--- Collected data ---
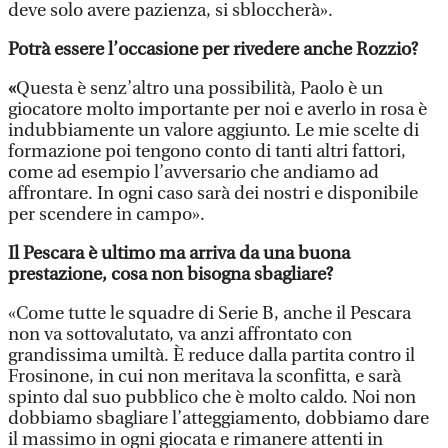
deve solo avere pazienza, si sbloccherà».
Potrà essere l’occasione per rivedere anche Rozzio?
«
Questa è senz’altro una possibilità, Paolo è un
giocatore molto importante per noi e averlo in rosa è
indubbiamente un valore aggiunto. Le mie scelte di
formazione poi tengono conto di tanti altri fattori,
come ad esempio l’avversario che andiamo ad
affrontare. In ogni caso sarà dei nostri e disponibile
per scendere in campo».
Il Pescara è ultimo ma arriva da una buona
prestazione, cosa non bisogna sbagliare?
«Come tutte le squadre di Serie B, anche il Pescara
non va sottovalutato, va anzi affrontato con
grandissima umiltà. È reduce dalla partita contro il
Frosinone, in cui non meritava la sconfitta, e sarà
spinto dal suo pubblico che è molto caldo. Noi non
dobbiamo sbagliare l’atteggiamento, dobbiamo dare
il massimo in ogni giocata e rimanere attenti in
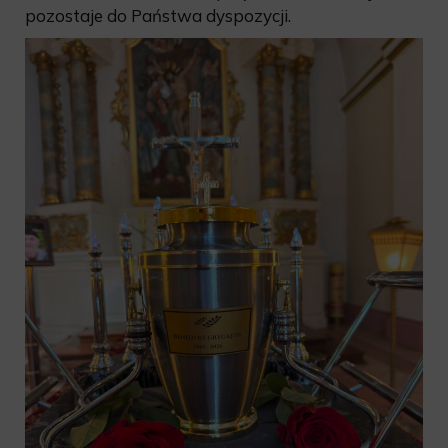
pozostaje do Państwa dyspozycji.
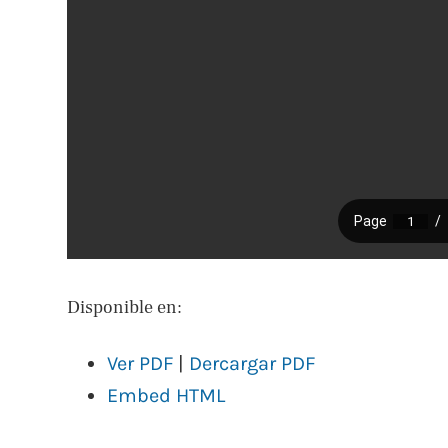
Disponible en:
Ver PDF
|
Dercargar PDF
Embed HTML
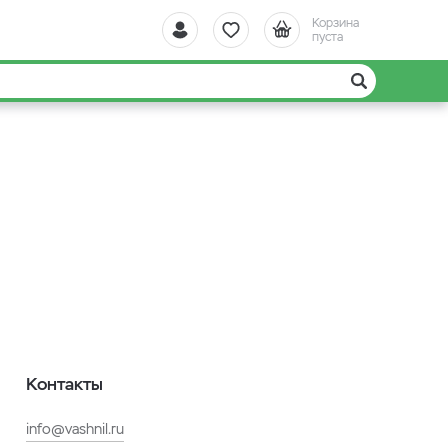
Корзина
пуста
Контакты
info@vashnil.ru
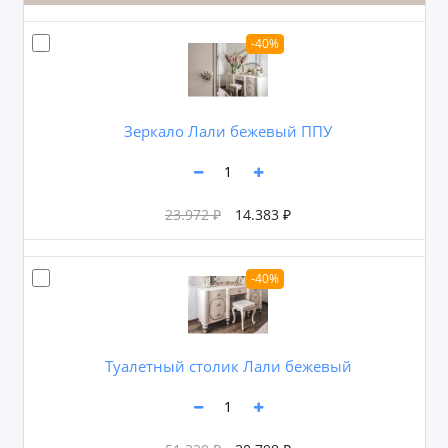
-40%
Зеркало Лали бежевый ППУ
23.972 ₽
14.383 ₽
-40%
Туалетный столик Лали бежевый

==

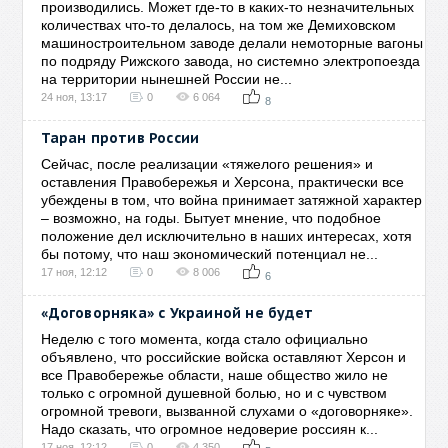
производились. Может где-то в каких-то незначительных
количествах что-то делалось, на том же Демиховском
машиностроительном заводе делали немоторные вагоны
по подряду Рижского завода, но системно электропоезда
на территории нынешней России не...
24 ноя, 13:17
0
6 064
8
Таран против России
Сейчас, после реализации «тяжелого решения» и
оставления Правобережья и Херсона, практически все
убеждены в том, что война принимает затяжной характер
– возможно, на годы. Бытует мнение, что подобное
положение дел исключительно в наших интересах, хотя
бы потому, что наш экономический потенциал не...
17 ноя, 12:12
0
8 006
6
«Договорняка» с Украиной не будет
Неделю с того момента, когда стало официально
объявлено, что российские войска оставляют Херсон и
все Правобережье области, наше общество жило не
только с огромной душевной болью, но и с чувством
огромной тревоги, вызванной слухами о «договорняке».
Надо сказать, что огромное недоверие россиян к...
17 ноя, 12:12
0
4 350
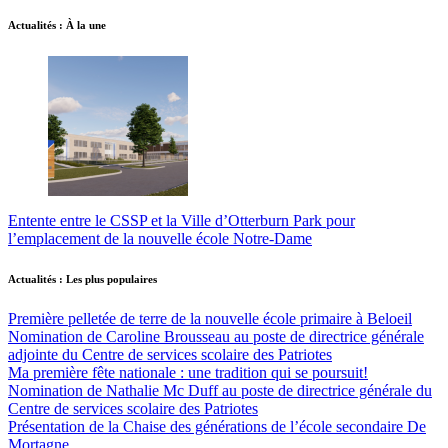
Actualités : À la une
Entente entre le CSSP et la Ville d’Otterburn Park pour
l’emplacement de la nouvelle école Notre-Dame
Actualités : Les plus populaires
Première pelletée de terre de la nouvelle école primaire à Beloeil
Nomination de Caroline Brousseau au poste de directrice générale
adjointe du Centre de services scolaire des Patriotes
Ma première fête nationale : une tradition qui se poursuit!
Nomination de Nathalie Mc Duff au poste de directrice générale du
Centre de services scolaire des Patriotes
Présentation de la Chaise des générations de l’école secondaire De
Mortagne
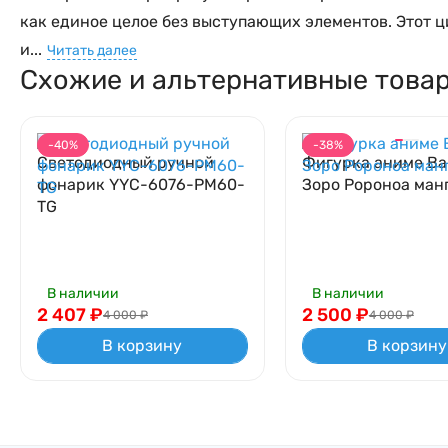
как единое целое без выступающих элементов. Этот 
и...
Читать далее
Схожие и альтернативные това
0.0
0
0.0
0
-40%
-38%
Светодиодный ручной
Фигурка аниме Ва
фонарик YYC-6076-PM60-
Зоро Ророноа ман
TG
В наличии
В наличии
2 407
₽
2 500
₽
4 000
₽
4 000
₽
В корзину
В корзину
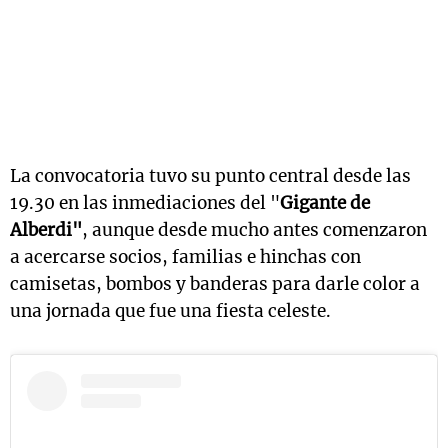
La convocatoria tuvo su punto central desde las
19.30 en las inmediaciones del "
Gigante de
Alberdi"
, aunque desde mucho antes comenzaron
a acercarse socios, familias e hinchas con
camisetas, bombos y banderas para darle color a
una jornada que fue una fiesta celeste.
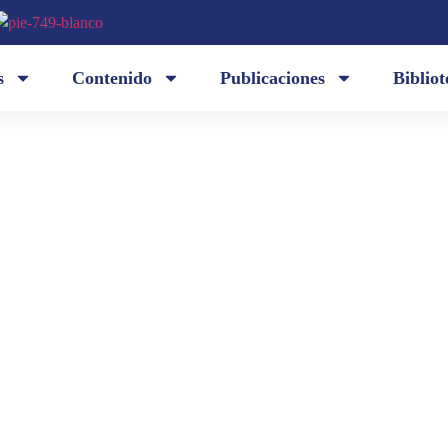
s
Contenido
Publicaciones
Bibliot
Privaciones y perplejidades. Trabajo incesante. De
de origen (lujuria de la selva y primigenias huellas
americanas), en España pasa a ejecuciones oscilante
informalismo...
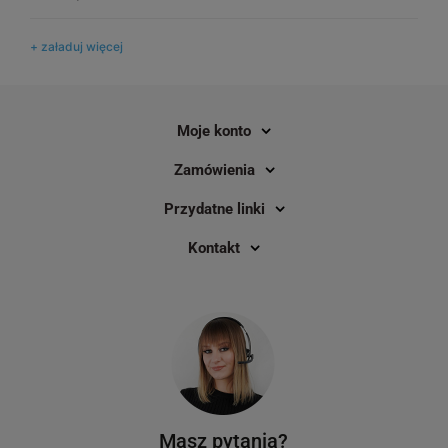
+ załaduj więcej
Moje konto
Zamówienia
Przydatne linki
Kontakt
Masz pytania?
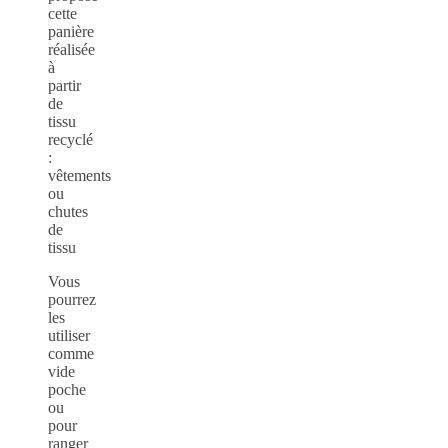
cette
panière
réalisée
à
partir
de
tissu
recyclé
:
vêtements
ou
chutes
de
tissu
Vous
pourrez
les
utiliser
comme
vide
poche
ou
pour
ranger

--- WHAT TO WORK ON ---
Your answer must be a single number: how many lines of the entries above contain the string "générale".

--- RESPONSE FOR THIS EXERCISE ---
2